O Instituto Chico Mendes de Conservação da Biodiversidade (ICMBio) divulgou que os 11 exemplares de ararinha-azul (Cyanopsitta spixii) que foram recapturados no começo de novembro testaram positivo para circovírus, o agente responsável pela doença do bico e das penas.

Essa enfermidade, originária da Austrália, afeta aves da ordem psitaciformes, como araras, papagaios e periquitos, não possui tratamento e é, na maioria das vezes, letal. É importante ressaltar que o vírus não representa perigo para a saúde humana ou para aves criadas para produção de alimentos.
As ararinhas haviam retornado da Europa, foram integradas ao Criadouro para Fins Conservacionistas do Programa de Reintrodução da Ararinha-Azul em Curaçá (BA) e foram liberadas na natureza em 2022. As investigações para determinar a origem da infecção estão em andamento.
O próximo passo consiste em separar os animais que testaram positivo e os que testaram negativo, reforçando os protocolos de segurança biológica.
Após a identificação inicial do vírus, em maio, o ICMBio criou um Sistema de Comando de Incidente para administrar a situação de emergência e impedir a propagação da doença entre as ararinhas e outras aves psitaciformes da região.

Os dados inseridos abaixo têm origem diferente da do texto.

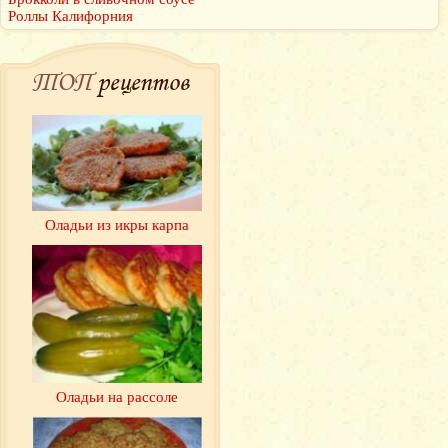
Роллы Калифорния
ТОП
рецептов
Оладьи из икры карпа
Оладьи на рассоле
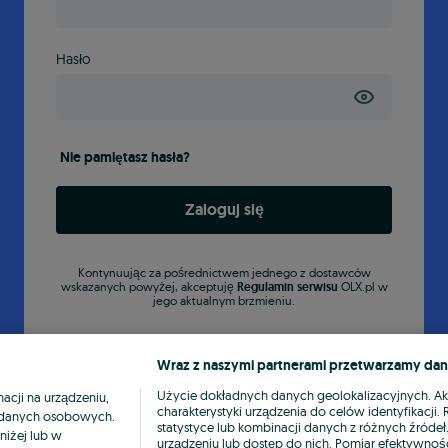
Hasło
Nie pamiętasz hasła?
Zaloguj się
Kontynuując za pośrednictwem jednego z dostawców
wskazanych powyżej, akceptuję
Regulamin serwisu
OLX.pl w
jego aktualnym brzmieniu.
Wraz z naszymi partnerami przetwarzamy dan
Użycie dokładnych danych geolokalizacyjnych. A
cji na urządzeniu,
charakterystyki urządzenia do celów identyfikacji
ia danych osobowych.
statystyce lub kombinacji danych z różnych źróde
niżej lub w
urządzeniu lub dostęp do nich. Pomiar efektywnośc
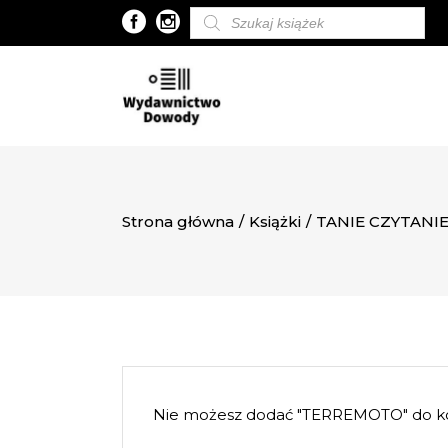
Wyszukiwarka
produktów
Strona główna
/
Książki
/
TANIE CZYTANI
Nie możesz dodać "TERREMOTO" do ko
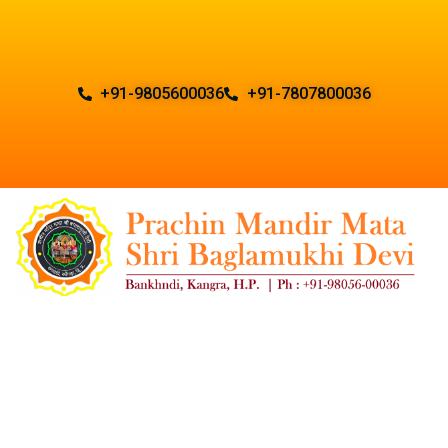
+91-9805600036
+91-7807800036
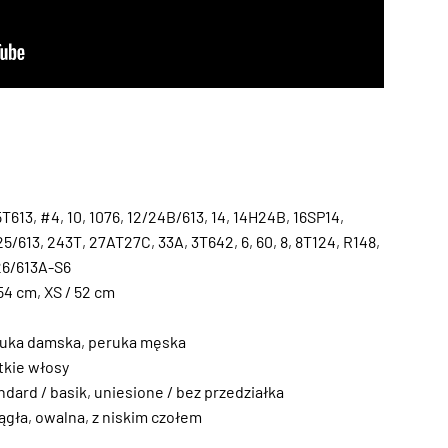
5T613
,
#4
,
10
,
1076
,
12/24B/613
,
14
,
14H24B
,
16SP14
,
25/613
,
243T
,
27AT27C
,
33A
,
3T642
,
6
,
60
,
8
,
8T124
,
R148
,
6/613A-S6
 54 cm
,
XS / 52 cm
uka damska
,
peruka męska
tkie włosy
ndard / basik
,
uniesione / bez przedziałka
ągła
,
owalna
,
z niskim czołem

Inspeções realizadas pelo ICMBio, em parceria com o Instituto do Meio Ambiente e Recursos Hídricos (Inema) e a Polícia Federal, revelaram o descumprimento de medidas básicas de biossegurança no criadouro — incluindo a limpeza inadequada das instalações e o uso incorreto de equipamentos de proteção por parte dos funcionários.

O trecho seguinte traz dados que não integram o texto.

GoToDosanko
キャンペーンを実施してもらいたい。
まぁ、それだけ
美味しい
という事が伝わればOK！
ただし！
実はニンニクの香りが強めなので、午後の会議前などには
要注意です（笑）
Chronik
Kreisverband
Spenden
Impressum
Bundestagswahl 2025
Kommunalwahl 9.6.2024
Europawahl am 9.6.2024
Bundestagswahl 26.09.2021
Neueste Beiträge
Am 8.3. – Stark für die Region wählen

A instituição recebeu uma multa de aproximadamente R$ 1,8 milhão. O Inema já havia aplicado uma multa adicional de cerca de R$ 300 mil.

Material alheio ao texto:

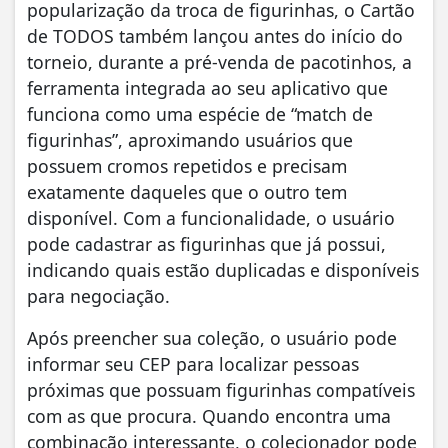
popularização da troca de figurinhas, o Cartão
de TODOS também lançou antes do início do
torneio, durante a pré-venda de pacotinhos, a
ferramenta integrada ao seu aplicativo que
funciona como uma espécie de “match de
figurinhas”, aproximando usuários que
possuem cromos repetidos e precisam
exatamente daqueles que o outro tem
disponível. Com a funcionalidade, o usuário
pode cadastrar as figurinhas que já possui,
indicando quais estão duplicadas e disponíveis
para negociação.
Após preencher sua coleção, o usuário pode
informar seu CEP para localizar pessoas
próximas que possuam figurinhas compatíveis
com as que procura. Quando encontra uma
combinação interessante, o colecionador pode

“Caso as medidas de biossegurança tivessem sido seguidas com a devida atenção e implementadas corretamente, talvez não tivéssemos chegado a 11 indivíduos positivos para circovírus a partir de um único caso inicial”, afirmou Cláudia Sacramento, coordenadora da Coordenação de Emergências Climáticas e Epizootias do ICMBio.
“Esperamos que o ambiente não tenha sido comprometido, colocando em risco a saúde de outras espécies de psitacídeos da nossa fauna.”
A reintrodução da ararinha-azul na Caatinga depende significativamente do manejo em cativeiro, já que a população mantida sob cuidados humanos é, até o momento, a única considerada viável.
O acordo de cooperação entre o ICMBio e a Associação para Conservação de Papagaios Ameaçados (ACTP), que possibilitou a transferência de 93 aves para o Brasil, foi encerrado em 2024 devido a descumprimentos por parte da ACTP — incluindo a venda e transferência, sem a autorização do governo brasileiro, de 26 ararinhas para a Índia.
Mesmo com o fim do acordo, as ações da ACTP podem continuar, desde que sigam os instrumentos oficiais de conservação coordenados pelo ICMBio, como o Plano de Ação Nacional para a Conservação da Ararinha-Azul, o Plano de Ação das Aves da Caatinga e o Programa de Manejo Populacional da espécie. O objetivo principal permanece o mesmo: restabelecer uma população saudável e estável em seu habitat natural, nas unidades de conservação de Curaçá (BA), como a APA e o Refúgio da Ararinha-Azul.